I don’t slow my pace. I don’t think, not until the very last minute as the wall comes thundering toward me. It’s so alive in those last seconds—tall and formidable and holding me captive. My power stem makes me senseless, and for a moment, I truly believe I can bust right through that wall. Forget Kyle. Forget waiting until tomorrow night. I’ll make my own breach.
The city spreads out in all directions, huge and domed. Four times the size of the Pit where I found Kate. But in minutes I’ve covered the distance to the wall—a thing that would take an Outsider triple the time.
Five yards from the wall, I hit the brakes, screeching in my shoes until I come to a dead halt half an inch from the cement that covers the titanium and creates the illusion of gray bricks. I bump the wall with a thud, my nose taking the bulk of the impact, scraping roughly against it and burning the skin painfully off the tip. But I take a deep breath, place both palms flat against the coolness of the wall . . . and smile. Is this what it feels like to be indestructible?
One drop of blood hits the ground with a splat.
“Are you trying to kill yourself?”
I stiffen, close my eyes with a sigh.
Bethany.
She stands a few yards behind me, and from her tone, I can visualize her condescending stance. Hip jutted out to one side, arms crossed over her chest. Without looking, I know her. I’ve known her for far too long.
I turn, running the back of my hand over my nose to rid myself of the last of the blood.
“Seriously.” She takes a step closer. “What are you doing out here, Ian?”
I frown and brush past her, grazing her shoulder. She follows, and I scowl.
Seriously. What I’m doing is trying to be alone.
“What are you doing?” I ask over my shoulder. “Following me? I mean, this is twice in one day.”
“No. And technically, it’s tomorrow.” She matches her stride with mine. “I was staying at Julie’s house, but I couldn’t take her brother’s snoring. I swear he sounds like a freight train.”
She laughs at her clever comparison. But neither on
e of us has ever heard a freight train and likely never will, seeing as they no longer exist. Maybe snoring sounds like a freight train; maybe it doesn’t.
“So . . . I’m going home,” she continues. “And in case you’ve forgotten, this is my neighborhood.”
I check my surroundings, acceding to her comment, and move off the street toward the park. “I didn’t realize how far I’d run.”
She nods. “Well, that’s not hard to do.” She touches my arm lightly, penetrating the skin with a warm pressure before pulling back. “Isn’t it thrilling? The Shift, I mean?”
I ignore her, but she’s persistent, and she continues talking as if I’ve shown some great interest in what she has to say.

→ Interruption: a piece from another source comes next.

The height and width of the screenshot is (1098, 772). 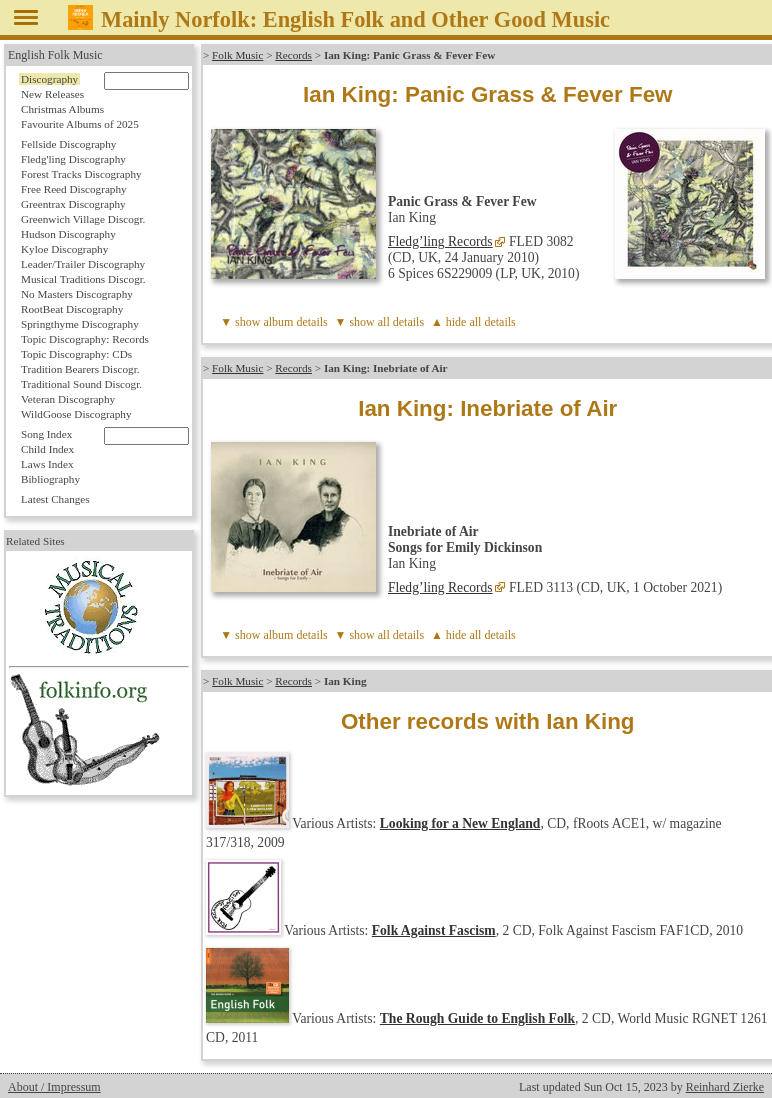 What do you see at coordinates (73, 159) in the screenshot?
I see `Fledg'ling Discography` at bounding box center [73, 159].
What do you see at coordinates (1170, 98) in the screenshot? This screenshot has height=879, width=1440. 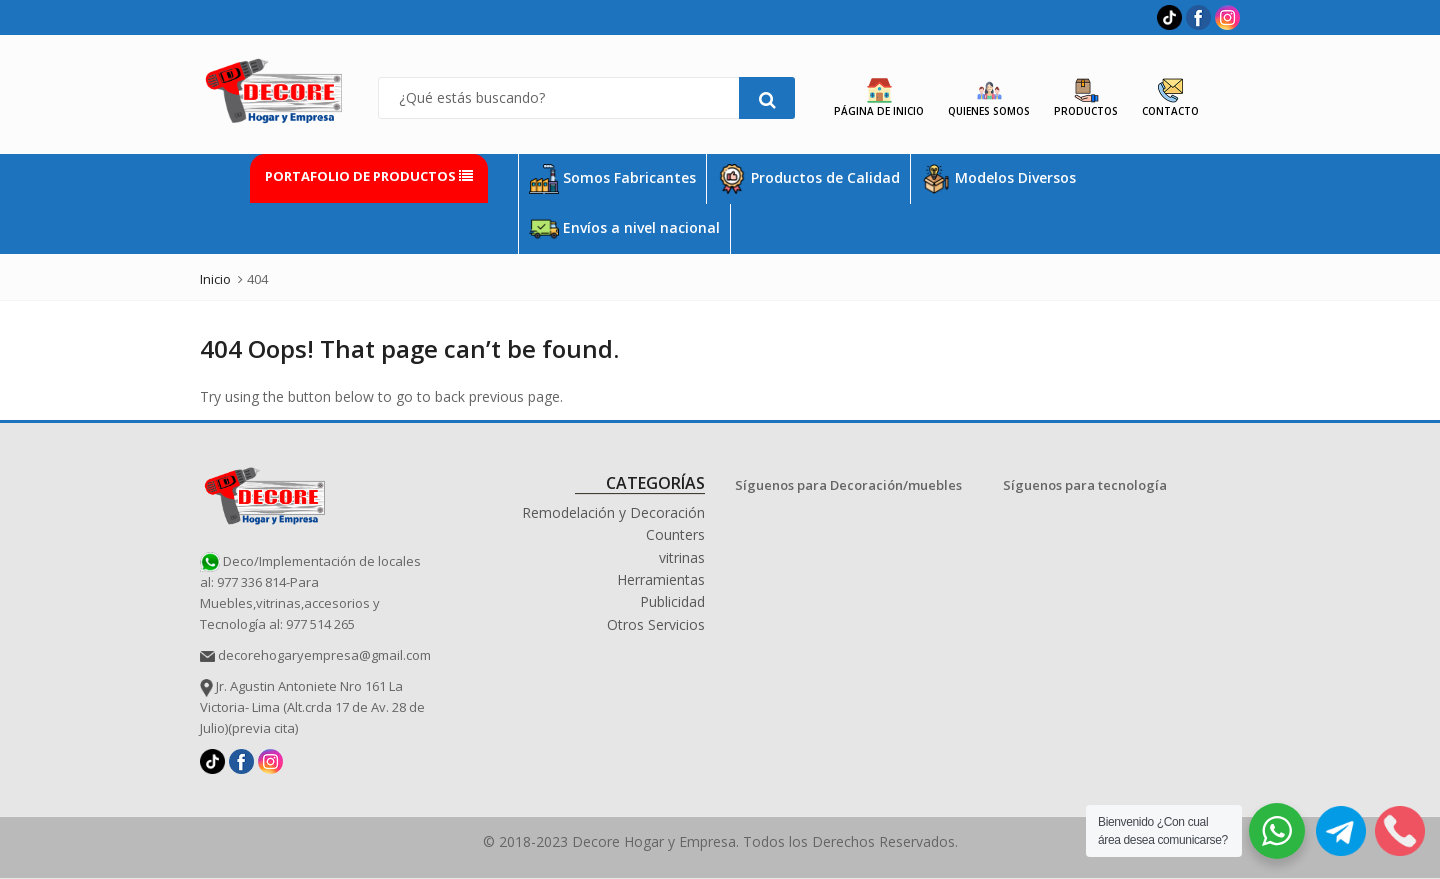 I see `Contacto` at bounding box center [1170, 98].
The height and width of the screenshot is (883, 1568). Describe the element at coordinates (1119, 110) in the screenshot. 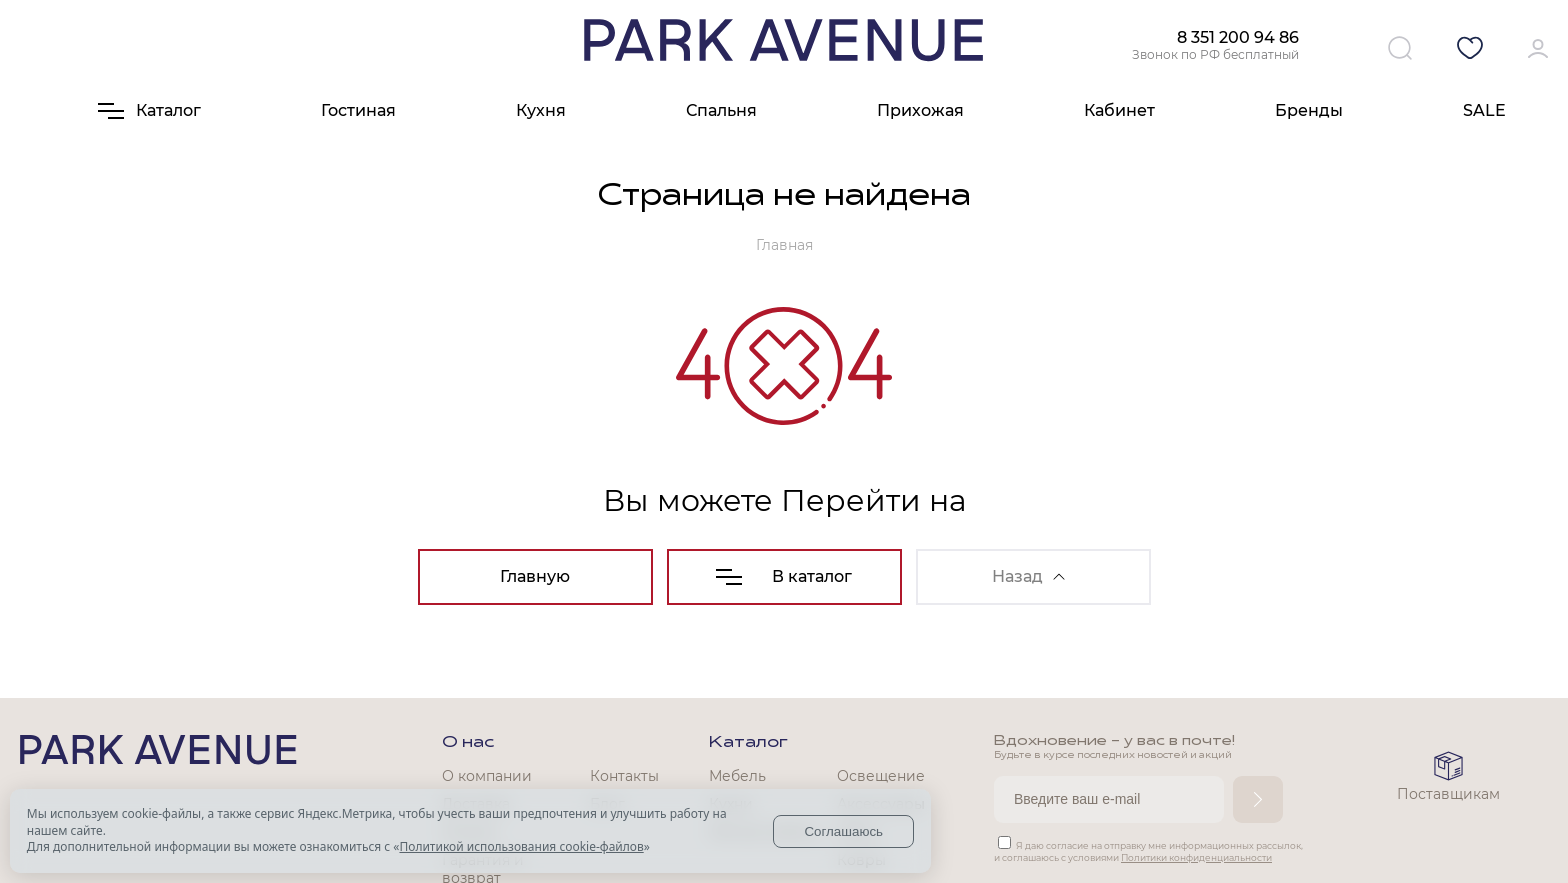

“People have tried to explain to me what it would be like—how it would feel to race the wind—but there’s really no describing it. It’s just something you have to experience, don’t you think?” A long pause. She cocks her head to catch my eyes. “Do you want some company?”
“Not really.” I sit on a park bench in an area cleared of trees and highlighted with playground equipment and bend to retie my left shoe lace. It loosens every time I run regardless of how many knots I’ve tied. I straighten, and I’m staring into Bethany’s eyes. Cool and calculated, always planning, scheming. They startle me. I turn away quickly.
“What do you want, Beth?”
I ask in the most offhanded tone I can muster. This doesn’t deter her. She shrugs, moves closer—until the entire left side of her body is meshed against the entire right side of mine. I toss her a vague expression, irritated by her forwardness.
“I just want to talk to you. Can’t we just talk like we used to? See how things sit with us?” Her mouth dips into a pout. “It’s been so long since we’ve talked, and you won’t hold still for five seconds.”
I examine her. I must admit, the Shift looks good on her. She is suddenly more attractive than I remember, and I feel it. I should be unmistakably drawn to her physicality. Something lingers within her, too—beyond the strength of the Shift. It encompasses her, making her bold and indestructible . . . and fearsome.